- [Supplied material]:
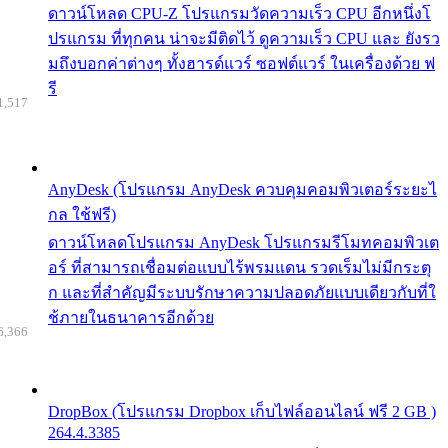
ดาวน์โหลด CPU-Z โปรแกรมวัดความเร็ว CPU อีกหนึ่งโ
ปรแกรม ที่ทุกคน น่าจะมีติดไว้ ดูความเร็ว CPU และ ยังรว
มถึงบอกค่าต่างๆ ทั้งฮารด์แวร์ ซอฟต์แวร์ ในเครื่องด้วย ฟ
รี
1,517
AnyDesk (โปรแกรม AnyDesk ควบคุมคอมพิวเตอร์ระยะไ
กล ใช้ฟรี)
ดาวน์โหลดโปรแกรม AnyDesk โปรแกรมรีโมทคอมพิวเต
อร์ ที่สามารถเชื่อมต่อแบบไร้พรมแดน รวดเร็มไม่มีกระตุ
ก และที่สำคัญมีระบบรักษาความปลอดภัยแบบเดียวกับที่ใ
ช้ภายในธนาคารอีกด้วย
6,366
DropBox (โปรแกรม Dropbox เก็บไฟล์ออนไลน์ ฟรี 2 GB )
264.4.3385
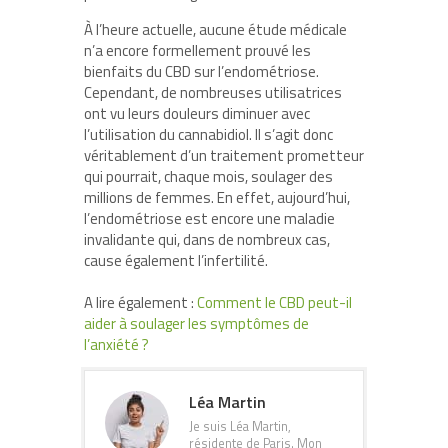
À l’heure actuelle, aucune étude médicale
n’a encore formellement prouvé les
bienfaits du CBD sur l’endométriose.
Cependant, de nombreuses utilisatrices
ont vu leurs douleurs diminuer avec
l’utilisation du cannabidiol. Il s’agit donc
véritablement d’un traitement prometteur
qui pourrait, chaque mois, soulager des
millions de femmes. En effet, aujourd’hui,
l’endométriose est encore une maladie
invalidante qui, dans de nombreux cas,
cause également l’infertilité.
A lire également :
Comment le CBD peut-il
aider à soulager les symptômes de
l’anxiété ?
Léa Martin
Je suis Léa Martin,
résidente de Paris. Mon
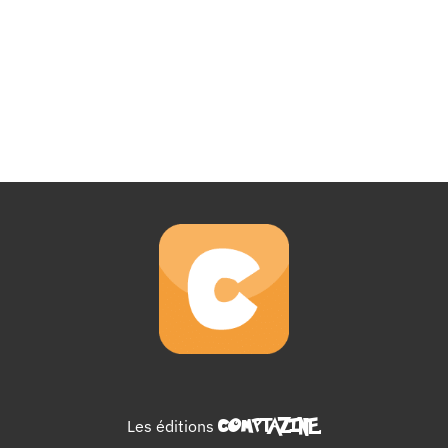
Les éditions
COMPTAZINE
.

- [Instructions for the task]: If a line in the material above contains "soulager", show that line.

- [Answer to this exercise]:
qui pourrait, chaque mois, soulager des
aider à soulager les symptômes de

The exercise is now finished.